Hepatitis C virus (HCV) is a hepatotropic virus that also infects cells of the immune system. HCV clones cultivated in human hepatoma Huh-7.5 cells have significantly advanced our understanding of HCV replication and candidate hepatocyte receptors. However, naturally occurring patient-derived HCV, in contrast to the HCV JFH-1 clone, is unable to infect Huh-7.5 cells, while it can replicate in human primary T-cells and selected T-cell lines. To better understand this incongruity, we examined the susceptibility of primary T-cells, PBMCs and T-cell lines to infection with patient-derived HCV, the classical HCV JFH-1 and a cell culture-adapted JFH1(T) known to be highly infectious to Huh-7.5 cells.

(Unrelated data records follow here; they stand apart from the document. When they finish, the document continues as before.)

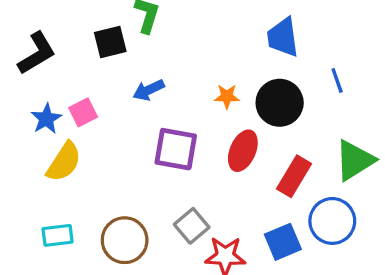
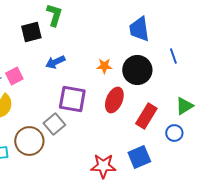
green triangle: (355, 160) -> (184, 106), size x0.7
blue circle: (332, 221) -> (174, 133), moved, size x0.6
gray square: (192, 226) -> (54, 124), moved
brown circle: (125, 240) -> (29, 141), moved

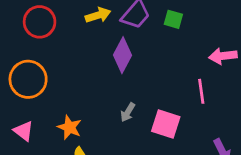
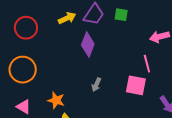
pink square: (166, 124) -> (136, 85), moved

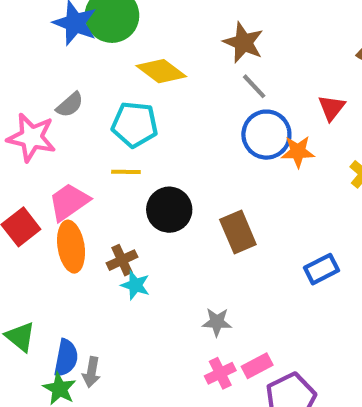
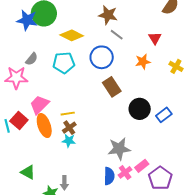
blue circle: (266, 135) -> (102, 57), moved
yellow line: (126, 172) -> (68, 114), moved
black circle: (169, 210) -> (140, 109), moved
brown rectangle: (238, 232) -> (112, 87), moved
cyan star: (135, 285) -> (69, 141), moved
gray star: (217, 322) -> (119, 149), size x1.6
blue semicircle: (66, 358) -> (109, 176), moved

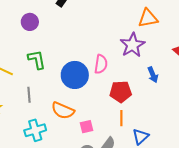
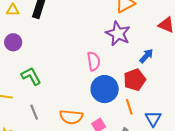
blue circle: (75, 75) -> (105, 89), moved
blue arrow: (153, 75) -> (146, 56), turned -98
red pentagon: (121, 92) -> (135, 80), moved

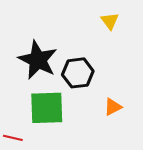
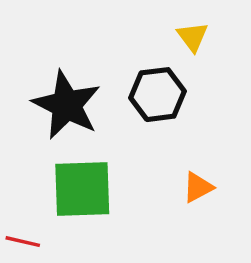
black hexagon: (78, 73) -> (158, 95), moved

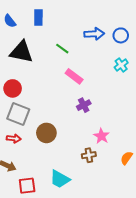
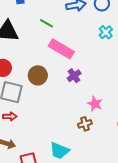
pink rectangle: (74, 76) -> (61, 49), size x1.4
brown circle: (46, 133) -> (38, 75), moved

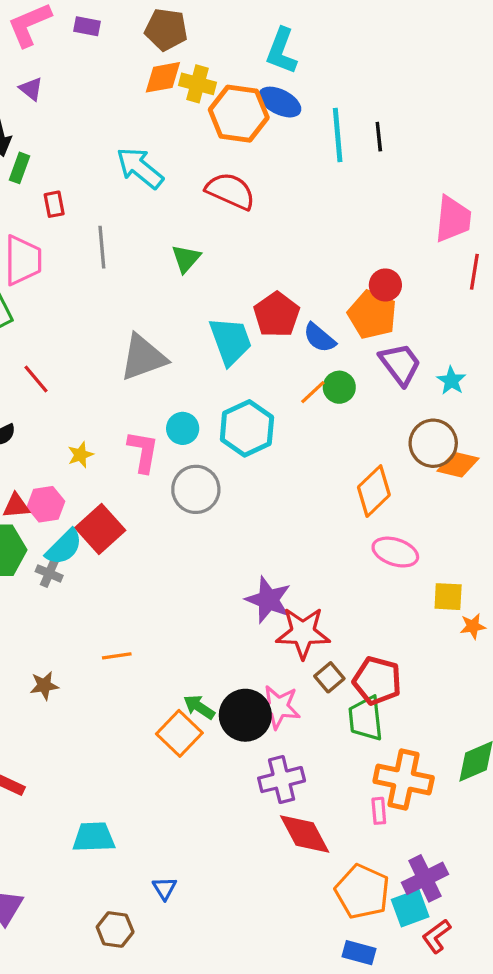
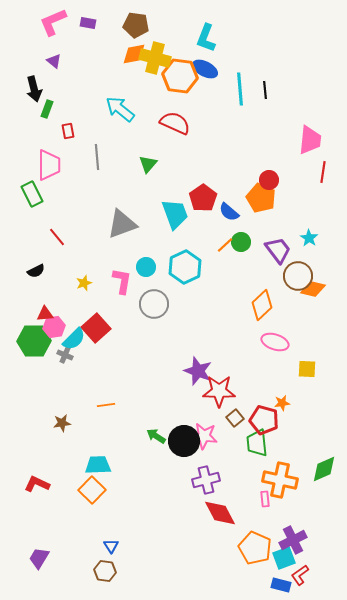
yellow cross: (197, 84) -> (155, 58), size x1.4
purple trapezoid: (400, 364) -> (278, 250), moved
pink hexagon: (46, 504) -> (54, 327), moved
orange star: (473, 626) -> (282, 403), moved
orange square: (179, 733) -> (92, 490), moved
cyan trapezoid: (94, 837) -> (98, 465), moved
blue triangle: (165, 888) -> (111, 546), moved
blue rectangle: (359, 953) -> (281, 585), moved

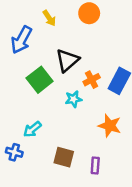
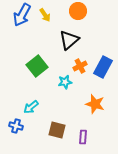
blue arrow: (21, 40) -> (22, 15), moved
black triangle: (67, 60) -> (69, 40), moved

We also tested whether Huh-7.5 cells are prone to virus readily infecting T-lymphocytes. The results revealed that while primary T-cells and Molt4 and Jurkat T-cell lines were susceptible to patient-derived HCV, they were resistant to infection with either JFH1(T) or JFH-1. However, the JFH1(T) clone interacted more firmly, although non-productively, with the cells than JFH-1. Further, Huh-7.5 cells robustly supported replication of JFH1(T) but not patient-derived, wild-type virus, despite using highly sensitive detection assays. In conclusion, JFH-1 and JFH1(T) clones were unable to establish productive infection in human primary T-cells, PBMCs and T-cell lines known to be prone to infection by patient-derived HCV, while Huh-7.5 cells were resistant to infection with naturally occurring virus infecting immune cells. The data showed that the ability to infect lymphocytes is a characteristic of native virus but not laboratory HCV clones.

Hepatitis C virus infection of human T lymphocytes is mediated by CD5.

Hepatitis C virus (HCV) is one of the main causes of chronic liver disease. Although infection of hepatocytes is mainly responsible for manifestations of hepatitis C, the virus also invades the immune system by a yet-to-be-identified mechanism. Using human T cell lines and primary T lymphocytes as targets and patient-derived HCV as inocula, we aimed to identify how HCV gains entry into these cells. HCV replication was determined by detection of the HCV RNA replicative (negative) strand and viral proteins, while specific antibodies, knocking down gene expression and making otherwise-resistant cells prone to HCV, were employed to identify a receptor molecule determining T lymphocyte permissiveness to HCV infection. The results revealed that T cell susceptibility to HCV requires CD5, a lymphocyte-specific glycoprotein belonging to the scavenger receptor cysteine-rich family. Blocking of T cell CD5 with antibody or silencing with specific short hairpin RNA (shRNA) decreased cell susceptibility to HCV, while increasing CD5 expression by mitogen stimulation had the opposite effect. Moreover, transfection of naturally CD5-deficient HEK-293 fibroblasts with CD5 facilitated infection of these otherwise HCV-resistant cells. In contrast to T cells, hepatocytes do not express CD5. The data revealed that CD5 is a molecule important for HCV entry into human T lymphocytes. This finding provides direct insight into the mechanism of HCV lymphotropism and defines a target for potential interventions against HCV propagating in this extrahepatic compartment.